American chemist (1930–2007)

Frank Albert Cotton FRS (April 9, 1930 – February 20, 2007) was an American chemist. He was the W.T. Doherty-Welch Foundation Chair and Distinguished Professor of Chemistry at Texas A&M University. He authored over 1600 scientific articles. Cotton was recognized for his research on the chemistry of the transition metals.

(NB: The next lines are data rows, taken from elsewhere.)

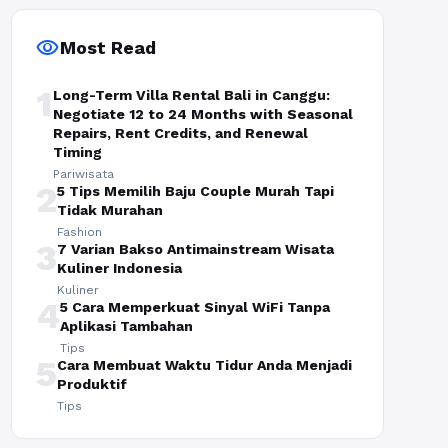
visibility
Most Read
1
Long-Term Villa Rental Bali in Canggu:
Negotiate 12 to 24 Months with Seasonal
Repairs, Rent Credits, and Renewal
Timing
Pariwisata
2
5 Tips Memilih Baju Couple Murah Tapi
Tidak Murahan
Fashion
3
7 Varian Bakso Antimainstream Wisata
Kuliner Indonesia
Kuliner
4
5 Cara Memperkuat Sinyal WiFi Tanpa
Aplikasi Tambahan
Tips
5
Cara Membuat Waktu Tidur Anda Menjadi
Produktif
Tips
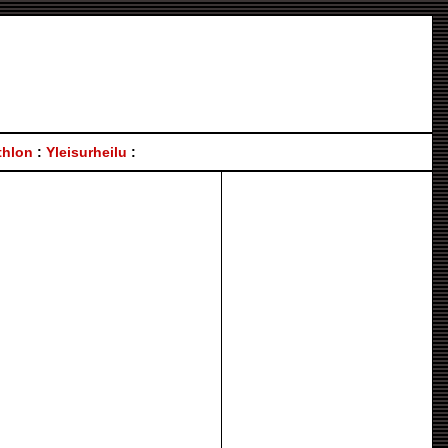
thlon
:
Yleisurheilu
:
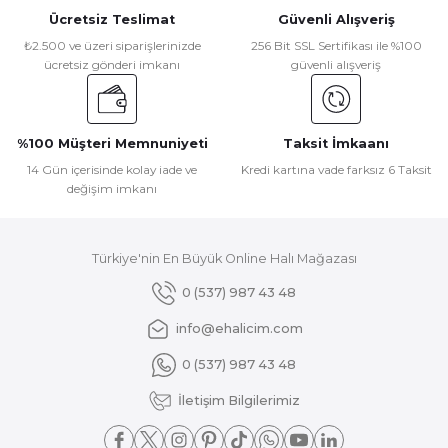
Ücretsiz Teslimat
Güvenli Alışveriş
₺2.500 ve üzeri siparişlerinizde
256 Bit SSL Sertifikası ile %100
ücretsiz gönderi imkanı
güvenli alışveriş
%100 Müşteri Memnuniyeti
Taksit İmkaanı
14 Gün içerisinde kolay iade ve
Kredi kartına vade farksız 6 Taksit
değişim imkanı
Türkiye'nin En Büyük Online Halı Mağazası
0 (537) 987 43 48
info@ehalicim.com
0 (537) 987 43 48
İletişim Bilgilerimiz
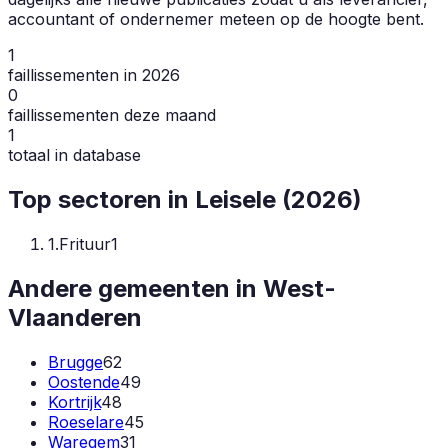
accountant of ondernemer meteen op de hoogte bent.
1
faillissementen in 2026
0
faillissementen deze maand
1
totaal in database
Top sectoren in
Leisele
(
2026
)
1
.
Frituur
1
Andere gemeenten in
West-
Vlaanderen
Brugge
62
Oostende
49
Kortrijk
48
Roeselare
45
Waregem
31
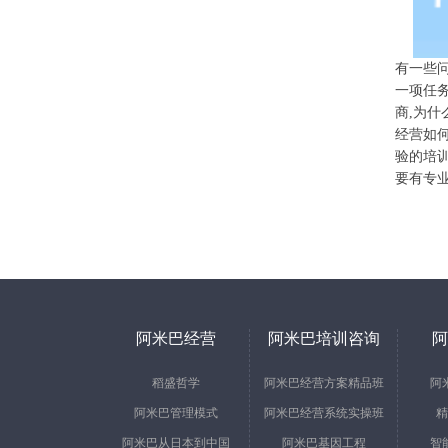
有一些问
一项任务
商,为什
经营如
验的培训
要有专业
阿米巴经营
阿米巴培训咨询
阿
稻盛哲学
阿米巴经营方案精品班
阿
阿米巴管理模式
阿米巴经营系统实操班
精
阿米巴从日本到中国
阿米巴基因工程
智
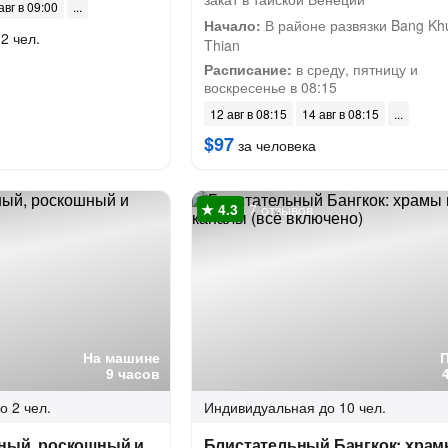
авг в 09:00
Начало:
В районе развязки Bang Kh
2 чел.
Thian
Расписание:
в среду, пятницу и
воскресенье в 08:15
12 авг в 08:15
14 авг в 08:15
$97
за человека
7 отзывов
На машине
9 часов
о 2 чел.
Индивидуальная
до 10 чел.
тный, роскошный и
Блистательный Бангкок: храм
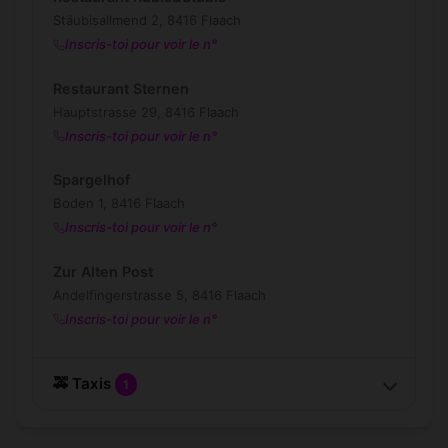
Stäubisallmend 2, 8416 Flaach
Inscris-toi pour voir le n°
Restaurant Sternen
Hauptstrasse 29, 8416 Flaach
Inscris-toi pour voir le n°
Spargelhof
Boden 1, 8416 Flaach
Inscris-toi pour voir le n°
Zur Alten Post
Andelfingerstrasse 5, 8416 Flaach
Inscris-toi pour voir le n°
🚕 Taxis
1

==Early life and education==
Cotton, known as "Al" Cotton, or "F Albert" on publications, was born on April 9, 1930, in Philadelphia, Pennsylvania. He attended local public schools before attending Drexel University and then Temple University, both in Philadelphia. After earning his Bachelor of Arts degree from Temple in 1951, Cotton pursued a Ph.D. thesis under the guidance of Sir Geoffrey Wilkinson at Harvard University where he worked on metallocenes. He received his Ph.D. in 1955.

==Career==
Following his graduation from Harvard University, Cotton began teaching at Massachusetts Institute of Technology (MIT). In 1961, at 31-years-old, he became the youngest person to have received a full professorship at MIT. His work emphasized both electronic structure and chemical synthesis. He pioneered the study of multiple bonding between transition metal atoms, starting with research on rhenium halides, and in 1964 identified the quadruple bond in the Re_{2}Cl_{8}^{2−} ion. His work soon focused on other metal-metal bonded species, elucidating the structure of chromium(II) acetate.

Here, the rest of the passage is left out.